La nueva joya del turismo europeo es un crucero holandés de cuarenta y dos días, una especie de “Supervivientes Deluxe” flotante, donde por el módico precio de entre ocho mil y veinticuatro mil euros uno puede disfrutar de buffet libre, atardeceres tropicales y, de regalo, un posible hantavirus con vistas al mar. Todo incluido.
Eso sí, la experiencia ha venido con dos pasajeros fallecidos, varios infectados y una gira diplomática más accidentada que la carrera política de un ministro sorprendido con el micrófono abierto. Cabo Verde dijo que allí no desembarcaba nadie. Marruecos, viendo venir el “regalito”, también cerró la puerta. Y al final, como siempre, España apareció voluntaria universal del planeta para asumir el marrón sanitario sin consultar siquiera con Canarias, que debió enterarse casi por la prensa y por el miedo colectivo.
Y entonces apareció Fernando Simón.
Ese hombre que cada vez que dice “no hay riesgo” provoca automáticamente que media España empiece a comprar papel higiénico, garrafas de agua y latas de atún. Ya es una reacción pavloviana nacional. Escucharle tranquilizar a la población produce el mismo efecto que ver humo saliendo del motor de un avión mientras el piloto anuncia que todo está bajo control.
Pero tranquilos. No pasa nada. Nunca pasa nada… hasta que pasa.

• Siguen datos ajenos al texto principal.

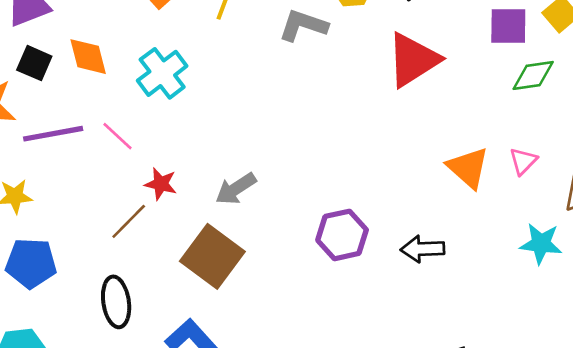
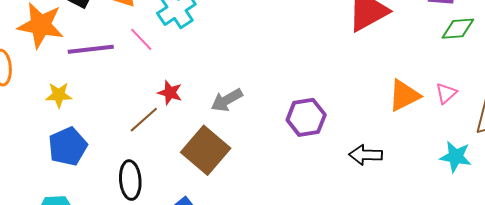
pink line: (118, 136) -> (141, 39), moved
orange triangle: (468, 168) -> (404, 95), turned 48
purple hexagon: (342, 235) -> (306, 117), moved
blue pentagon: (31, 263) -> (68, 146), turned -30

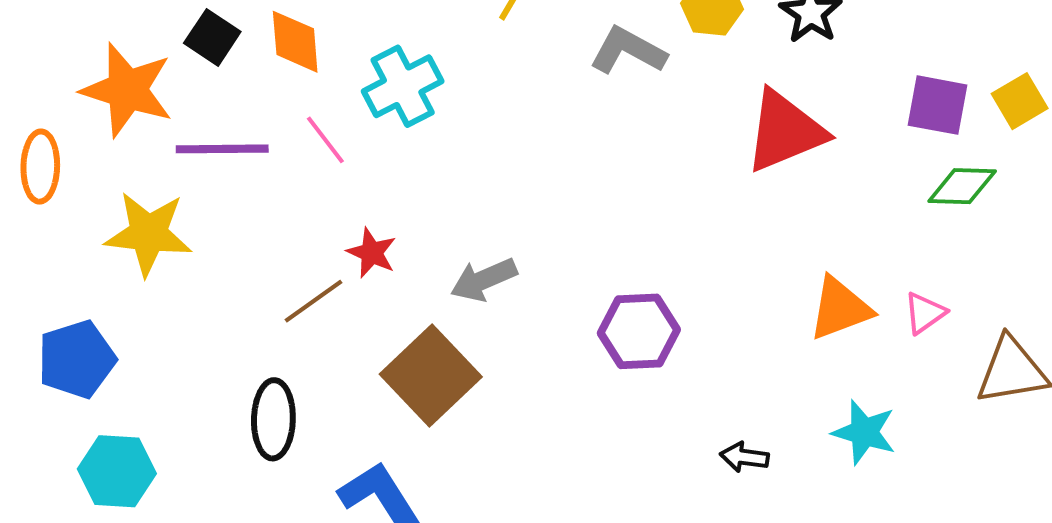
yellow star: (59, 95) -> (148, 234), size x1.6
blue pentagon: (68, 146) -> (77, 359), moved
black arrow: (366, 155) -> (744, 457), moved, size x0.7
cyan star: (456, 157) -> (864, 432), moved

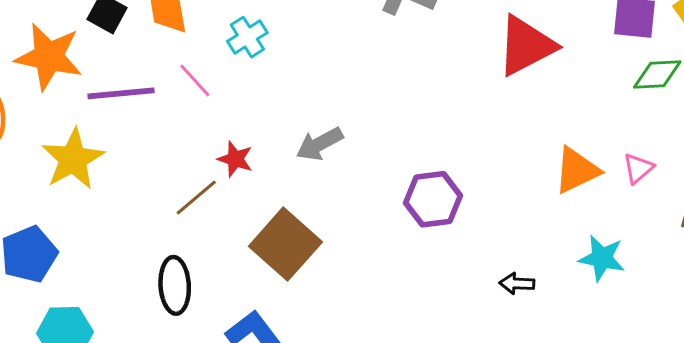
cyan cross: (403, 86) -> (247, 37), size x0.7
yellow star: (148, 234) -> (73, 159), turned -30
gray arrow: (484, 280) -> (320, 144), moved

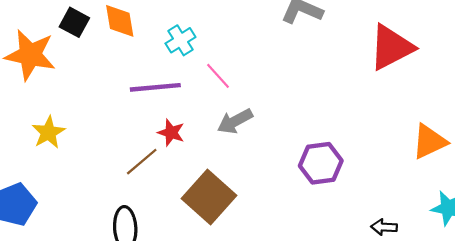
pink line: (195, 80) -> (218, 76), moved
purple line: (121, 93) -> (155, 87), moved
yellow star: (73, 159) -> (48, 132), size x0.7

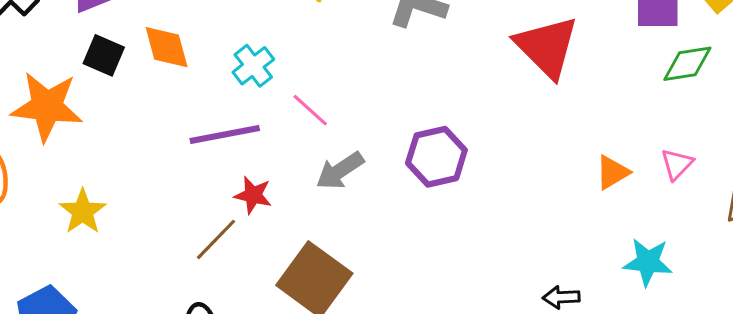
red triangle: (391, 47) -> (547, 47), turned -42
orange triangle: (429, 142) -> (612, 172), size x0.7
purple hexagon: (321, 163) -> (436, 157), moved

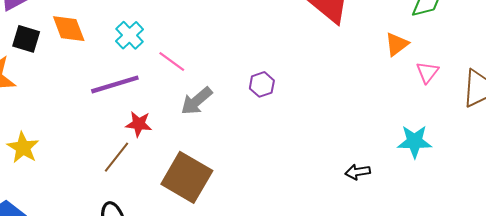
purple hexagon: (436, 157) -> (262, 84), size x0.6
orange triangle: (612, 172) -> (397, 44), moved

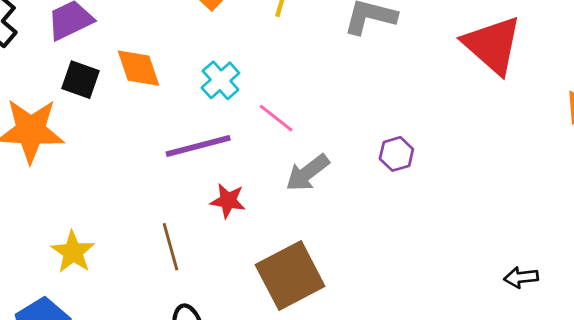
yellow star: (23, 148) -> (73, 252), moved
brown line: (116, 157) -> (170, 247), moved, turned -56
brown square: (187, 177) -> (290, 275), turned 30

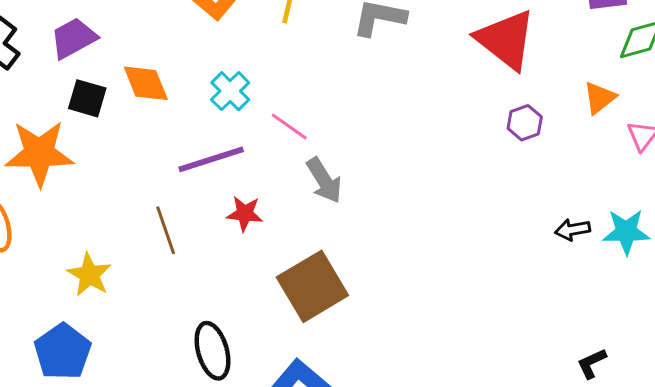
purple hexagon: (396, 154) -> (525, 123), moved
gray arrow: (307, 173) -> (324, 180), turned -81
brown line: (170, 247) -> (166, 230), moved
black arrow: (521, 277) -> (572, 230), moved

Mientras tanto, en el apasionante universo de la política española, donde cada semana parece escrita por Netflix después de una noche de vino peleón, el caso Víctor de Aldama ha dado otro giro digno de serie turca judicial.
El empresario amenazó con tirar de la manta. Y claro, en España tirar de la manta es peligrosísimo, porque debajo no aparece polvo… aparece el Estado entero jugando al mus.
Cuando Aldama insinuó que podía señalar hacia las alturas del poder a cambio de beneficios penitenciarios, la maquinaria reaccionó con una velocidad desconocida para la administración pública. Curiosamente, para perseguir facturas falsas o reducir listas de espera hacen falta décadas, pero para cerrar bocas incómodas el sistema adquiere reflejos de Fórmula 1.
La Fiscal Jefe Peramato, colocada con esa sospechosa rapidez con la que algunos llegan al cargo sin necesidad de opositar al Everest, ha dejado claro que aquí no habrá rebajas ni misericordia. Orden tajante al fiscal Luzón, nada de pactos, nada de favores y, sobre todo, nada de mantas levantadas que puedan dejar al descubierto demasiados pies descalzos.
Y uno no puede evitar preguntarse qué secretos tan explosivos guardará ese hombre para que de repente el sistema entero parezca más nervioso que un contable destruyendo discos duros.
España vive ya en un estado permanente de “nueva alerta mundial”. Da igual el motivo. Un día es un virus flotante de lujo. Otro, una corrupción que amenaza con salpicar más arriba de lo recomendable. Mañana será cualquier otra cosa.
La diferencia es que antes las crisis llegaban poco a poco. Ahora llegan por entregas, con banda sonora, tertulia nocturna y comunicado oficial diciendo que no nos alarmemos mientras todos buscan la salida de emergencia.
Eso sí, hay algo admirable en este país, y es la capacidad infinita del ciudadano para soportarlo todo. Pagamos impuestos europeos con salarios africanos, sobrevivimos a gobiernos que se contradicen antes del café de media mañana y seguimos adelante con esa mezcla tan española de resignación, humor negro y bar abierto.
Porque al final España ya no es un país.
Es una serie interminable donde cada capítulo empieza con un “tranquilos, está controlado”… y termina con todos mirando el horizonte preguntándose cuál será el próximo iceberg.